By the time he got back to the crash site, several more officers had arrived. They worked on getting the northbound traffic moving first, since the wreck didn’t impact those lanes much. Liam should be able to edge the ambulance over closer to the scene soon, if one of the patrol officers watched Mason.
Mark and two cops were at work at the van. Another one was talking to the GTO’s driver, and Eddie glimpsed a fourth officer weaving among the stopped vehicles behind his, probably checking for more injuries.

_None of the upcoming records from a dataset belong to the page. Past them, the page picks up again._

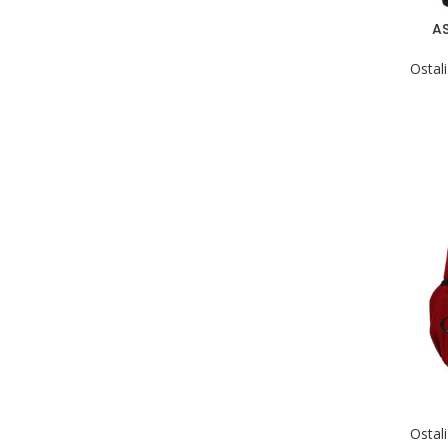
A
Ostali
Ostali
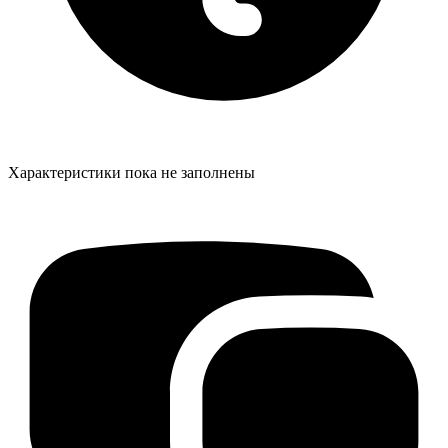
Характеристики пока не заполнены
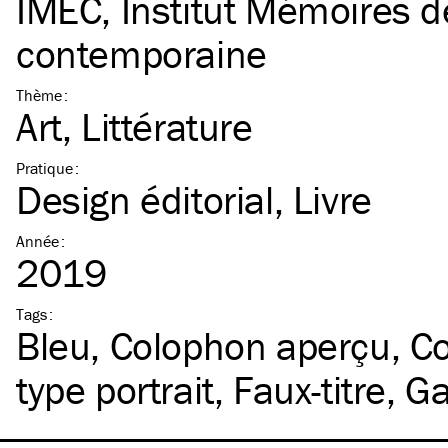
IMEC, Institut Mémoires de
contemporaine
Thème
:
Art
Littérature
Pratique
:
Design éditorial
Livre
Année
:
2019
Tags
:
Bleu
Colophon aperçu
C
type portrait
Faux-titre
Ga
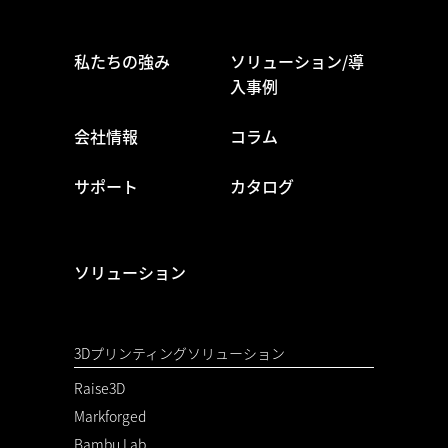
私たちの強み
ソリューション/導
入事例
会社情報
コラム
サポート
カタログ
ソリューション
3Dプリンティングソリューション
Raise3D
Markforged
Bambu Lab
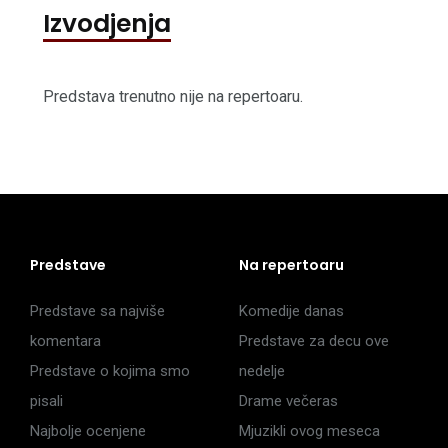
Izvodjenja
Predstava trenutno nije na repertoaru.
Predstave
Na repertoaru
Predstave sa najviše
Komedije danas
komentara
Predstave za decu ove
Predstave o kojima smo
nedelje
pisali
Drame večeras
Najbolje ocenjene
Mjuzikli ovog meseca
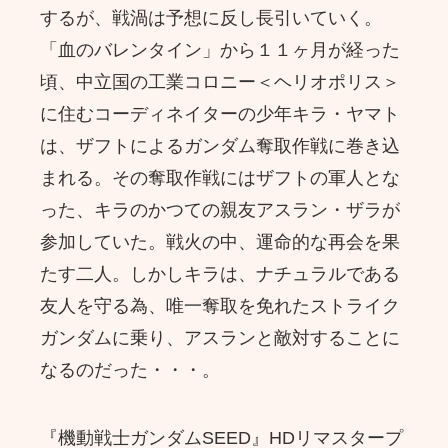
するが、戦渦は予想に反し長引いていく。
「血のバレンタイン」から１１ヶ月が経った
頃、中立国の工業コロニー＜ヘリオポリス＞
に住むコーディネイターの少年キラ・ヤマト
は、ザフトによるガンダム奪取作戦に巻き込
まれる。その奪取作戦にはザフトの軍人とな
った、キラのかつての親友アスラン・ザラが
参加していた。戦火の中、運命的な再会を果
たす二人。しかしキラは、ナチュラルである
友人を守る為、唯一奪取を免れたストライク
ガンダムに乗り、アスランと敵対することに
なるのだった・・・。
『機動戦士ガンダムSEED』HDリマスタープ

He halted by the GTO’s driver and said to the officer, “Hi. I’m Detective Thibodeau, and I witnessed the crash.”
She nodded at him. “Alicia Peterson.”
“I’m off duty, and I have a passenger I need to take home,” Eddie said.
“Can you file a report tomorrow?”
“You bet I can.” Eddie left her and went around the far side of the still-connected vehicles. Mark was inside the van, tending Mason’s mother, and the two officers helping him stood outside the open passenger side doors, barking at each other and into their radios, asking for tow trucks and Jaws of Life.
“Anything I can do here?” Eddie asked.
One of them said, “I don’t think there’s room for more help, unless you’re a doctor.”
“No. Sorry.”
Eddie turned toward his truck. Leeanne rolled down the passenger window. “Eddie, is the little boy okay?”
“The EMT thinks his tummy’s just bruised from the seat belt, but they’ll know more later. I guess the mom’s pretty bad, huh?”
“Sounds like it. I just got out of the way.” She handed him his phone through the window. “Oh, Tammy said for you to call in when you were free.”
“Okay.” His hands were freezing, and he walked around and got into the truck and put one hand over the heater vent for a minute. Leeanne looked as though she was dying to say something. “What?” he asked.
She shook her head.
“Tammy is a fifty-year-old grandma who’s been dispatching since before you were born,” Eddie said.
Her eyes got even bigger.
“You weren’t thinking that, were you?”
“What?” She looked truly baffled.
“I’m sorry. Come here.” Eddie pulled her over into a hug and sat there for a few seconds, holding her. “Thanks for helping. Are you sure you’re okay?”
“Yes.”
“Your neck didn’t snap when they hit us from behind?”
“No.”
“Maybe you should get it checked anyway.” He knew of cases where people thought they were all right after a wreck, then started having pain a couple of days later.
“Really, I’m fine.”
“Okay.” He sat up and keyed in the com center’s non-emergency number and asked for Tammy.
A moment later she came on the line.
“That you, Eddie?”
“Yes, ma’am.” In the background, he could hear other dispatchers talking to callers. It was their worst night of the year, too.
“You all set?” Tammy asked.
“Yeah. I passed the kid off to EMTs, and people are working on his mother now. As soon as I can move my truck, I’m going home.”
“Thanks for checking in.”
“No prob.” After he’d warmed up, he got out and walked around to assess the situation. The on-duty officers seemed to have enough manpower to deal with things. He inspected the rear end of his truck and decided he’d gotten off easy. The driver behind had a broken headlight and gave Eddie his contact information.
“It wasn’t your fault,” Eddie assured him. “I’m blaming the jerk in the GTO.” But he gave him his insurance information anyway.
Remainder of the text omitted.